Let X and Y be the sets of all positive divisors of 400 and 1000 respectively (including 1 and the number) . Then $n\left( X\cap Y \right)=$ :
1) 4
2) 6
3) 8
4) 12

Answer 1

Hint: Here in this question we have been asked to find the value of $n\left( X\cap Y \right)$ given that $X$ and $Y$ be the sets of all positive divisors of 400 and 1000 respectively (including 1 and the number).

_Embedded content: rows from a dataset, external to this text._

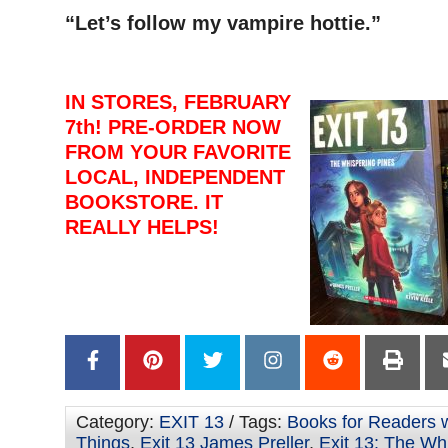
“Let’s follow my vampire hottie.”
IN STORES, FEBRUARY
7th! PRE-ORDER NOW
FROM YOUR FAVORITE
LOCAL, INDEPENDENT
BOOKSTORE. IT
REALLY HELPS!
Category:
EXIT 13
/ Tags:
Books for Readers w
Things
,
Exit 13 James Preller
,
Exit 13: The Wh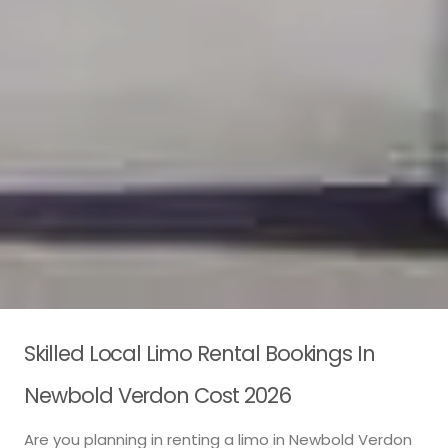
Skilled Local Limo Rental Bookings In
Newbold Verdon Cost 2026
Are you planning in renting a limo in Newbold Verdon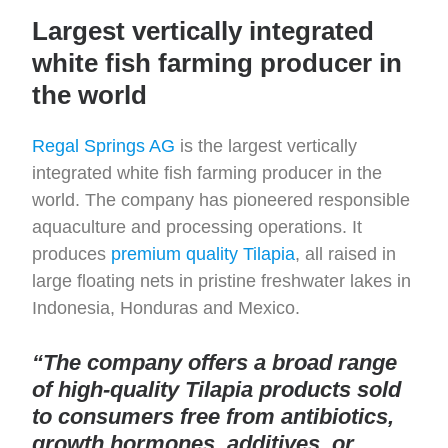
Largest vertically integrated
white fish farming producer in
the world
Regal Springs AG
is the largest vertically
integrated white fish farming producer in the
world. The company has pioneered responsible
aquaculture and processing operations. It
produces
premium quality Tilapia
, all raised in
large floating nets in pristine freshwater lakes in
Indonesia, Honduras and Mexico.
“The company offers a broad range
of high-quality Tilapia products sold
to consumers free from antibiotics,
growth hormones, additives, or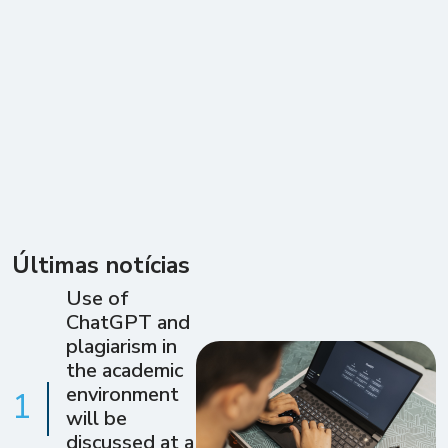
Últimas notícias
Use of
ChatGPT and
plagiarism in
the academic
environment
1
will be
discussed at a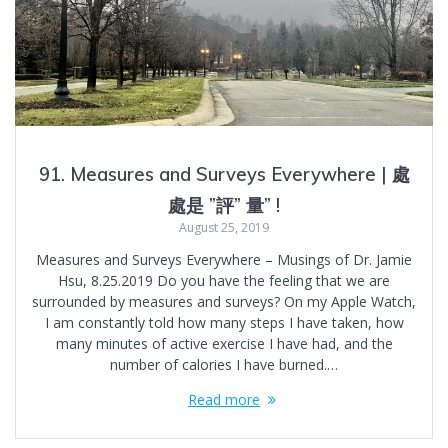
91. Measures and Surveys Everywhere | 處
處是 ”評” 量” !
August 25, 2019
Measures and Surveys Everywhere – Musings of Dr. Jamie
Hsu, 8.25.2019 Do you have the feeling that we are
surrounded by measures and surveys? On my Apple Watch,
I am constantly told how many steps I have taken, how
many minutes of active exercise I have had, and the
number of calories I have burned.…
Read more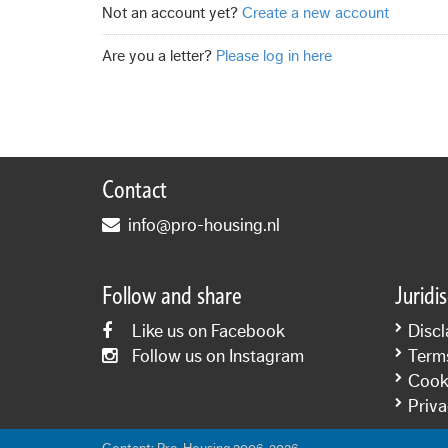
Not an account yet?
Create a new account
Are you a letter?
Please log in here
Contact
info@pro-housing.nl
Follow and share
Juridi
Like us on Facebook
Discl
Follow us on Instagram
Term
Cooki
Priva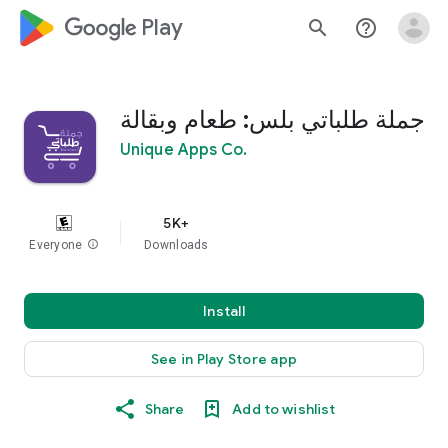
google_logo Play
search
help_outline
جملة طلباتي بلس: طعام وبقالة
Unique Apps Co.
5K+
Everyone
info
Downloads
Install
See in Play Store app
Share
Add to wishlist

For answering this question we will list out the elements in each set and find their intersection.

Complete step-by-step solution:
Now considering from the question we have been asked to find the value of $n\left( X\cap Y \right)$ given that $X$ and $Y$ be the sets of all positive divisors of 400 and 1000 respectively (including 1 and the number).
For answering this question we will list out the elements in each set and find their intersection.
The divisors of 400 are 1,2,4,5,8,10,16,20,25,40,50,80,100,200,400.
The divisors of 1000 are 1,2,4,5,8,10,20,25,40,50,100,125,200,250,500,1000.
Hence we can say that the set $X$ is $\left\{ 1,2,4,5,8,10,16,20,25,40,50,80,100,200,400 \right\}$ .
Hence we can say that the set $Y$ is $\left\{ ~1,2,4,5,8,10,20,25,40,50,100,125,200,250,500,1000 \right\}$ .
Hence we can say that the intersection of both the sets that is $X\cap Y$ is $\left\{ 1,2,4,5,8,10,20,25,40,50,100,200 \right\}$ .
Therefore we can conclude that when it is given that $X$ and $Y$ be the sets of all positive divisors of 400 and 1000 respectively (including 1 and the number) then the value of $n\left( X\cap Y \right)$ will be given as 12.
Hence we will mark the option “D” as correct.

Note: In the process of answering questions of this type, we should carefully list out all the elements in the particular sets and clearly observe the number of common elements. If someone has missed out on any one element in a hurry then they will end up having a wrong conclusion.